Rhesus disease

As soon as I diagnose a new pregnancy I run a battery of blood tests, which include a request for the woman’s blood group and antibodies. There are four basic blood groups: O and A (both common) and B and AB (both less common). These refer to the red blood cell types. Red cells carry oxygen, so they’re important, but the type of blood cell you have is irrelevant to your health. Then, for your blood-group type you’ll either be positive or negative. This refers to your Rhesus type – whether you have something called the Rhesus (Rh) antigen or not. This antigen is just a protein that sits on the outside of your red blood cells and doesn’t do much! About 85 per cent of the population is Rh positive.

Um, so what does all this mean?
We test for your blood group because if you’re Rh negative, there’s a chance your baby might develop Rhesus disease.

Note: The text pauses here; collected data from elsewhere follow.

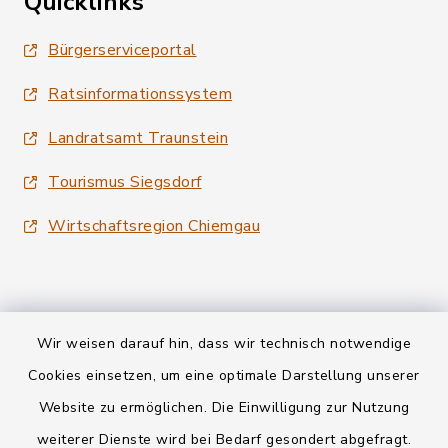
Quicklinks
Bürgerserviceportal
Ratsinformationssystem
Landratsamt Traunstein
Tourismus Siegsdorf
Wirtschaftsregion Chiemgau
Wir weisen darauf hin, dass wir technisch notwendige
Kontakt
Cookies einsetzen, um eine optimale Darstellung unserer
Website zu ermöglichen. Die Einwilligung zur Nutzung
Datenschutz
weiterer Dienste wird bei Bedarf gesondert abgefragt.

Also known as haemolytic disease of the newborn, or blue baby syndrome, the condition results from your own disease-fighting antibodies crossing the placenta and attacking the baby’s ‘foreign’ red blood cells. This can make the baby jaundiced and anaemic. In severe cases, the baby can swell up and even die. Serious stuff in theory, but in reality we can manage the problem easily.

How does Rhesus disease happen?
Rhesus disease is only possible if…

  • You’re Rh negative and

  • Your baby is Rh positive and

  • ‘Sensitisation’ has previously occurred.

Sensitisation happens when you’re Rh negative and are exposed to Rh-positive blood. Untreated, you’ll have had an immune reaction to the positive blood, which means your body will have formed antibodies that will attack any future Rh-positive cells you encounter.

The most common way you would’ve been exposed to Rh-positive blood is through a previous pregnancy (if your baby was Rh positive) – even if that pregnancy was miscarried or terminated. In 86 per cent of cases, the exposure happens during labour.

How can it be stopped?
If you’re Rhesus negative, your carers will know very early on and treatment will be at hand. A side-effect-free serum injection is available that will stop you producing the antibodies that attack Rh-positive blood. This injection is known as anti-D and contains something called ‘anti-D gamma globulin’. It’s obtained from Rh-negative blood donors, so next time you pass your local blood donation centre, give a little nod of thanks!

You’ll be given this anti-D injection at 28 weeks, 34 weeks and then within 72 hours of the birth to stop you forming the antibodies. Apart from these routine injections, you’ll also get anti-D if you have a vaginal bleed earlier in the pregnancy or if you have an invasive test such as chorionic villus sampling (CVS). Rh-negative women who have a miscarriage after 12 weeks, a procedure after a miscarriage at any stage or termination at any stage of pregnancy are also usually offered anti-D.

As for how much, research has shown that the more blood lost during birth or the more traumatic the event that sees bub’s blood escape into yours, the more anti-D you need. So you’ll have a blood test called the Kleihauer test to determine exactly how big the blood loss was and the dose will be tailored respectively.

The advent of anti-D back in 1969 has revolutionised the Western world and as a result we don’t really see Rhesus disease in newborns anymore. It’s a big problem in developing nations, though, where babies still sadly die from the condition.

We do watch Rh-negative mums closely and if we’re concerned that the baby might have been affected there are ways of fixing him, including a blood transfusion, but take heart: this is really rarely needed and if you’re Rh negative, things should work out fine.